--- About this exercise ---
Give every line from the entries that contains "dieser".

--- Data for this exercise ---
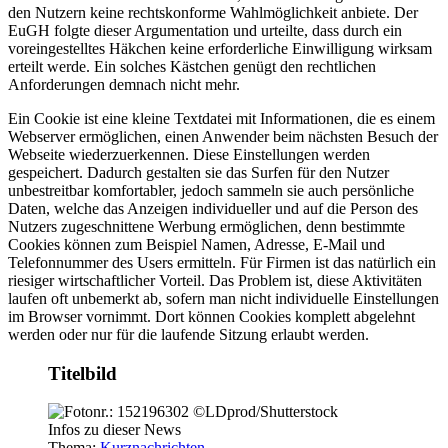
den Nutzern keine rechtskonforme Wahlmöglichkeit anbiete. Der
EuGH folgte dieser Argumentation und urteilte, dass durch ein
voreingestelltes Häkchen keine erforderliche Einwilligung wirksam
erteilt werde. Ein solches Kästchen genügt den rechtlichen
Anforderungen demnach nicht mehr.
Ein Cookie ist eine kleine Textdatei mit Informationen, die es einem
Webserver ermöglichen, einen Anwender beim nächsten Besuch der
Webseite wiederzuerkennen. Diese Einstellungen werden
gespeichert. Dadurch gestalten sie das Surfen für den Nutzer
unbestreitbar komfortabler, jedoch sammeln sie auch persönliche
Daten, welche das Anzeigen individueller und auf die Person des
Nutzers zugeschnittene Werbung ermöglichen, denn bestimmte
Cookies können zum Beispiel Namen, Adresse, E-Mail und
Telefonnummer des Users ermitteln. Für Firmen ist das natürlich ein
riesiger wirtschaftlicher Vorteil. Das Problem ist, diese Aktivitäten
laufen oft unbemerkt ab, sofern man nicht individuelle Einstellungen
im Browser vornimmt. Dort können Cookies komplett abgelehnt
werden oder nur für die laufende Sitzung erlaubt werden.
Titelbild
Infos zu dieser News
Thema:
Kurznachrichten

--- Response ---
EuGH folgte dieser Argumentation und urteilte, dass durch ein
Infos zu dieser News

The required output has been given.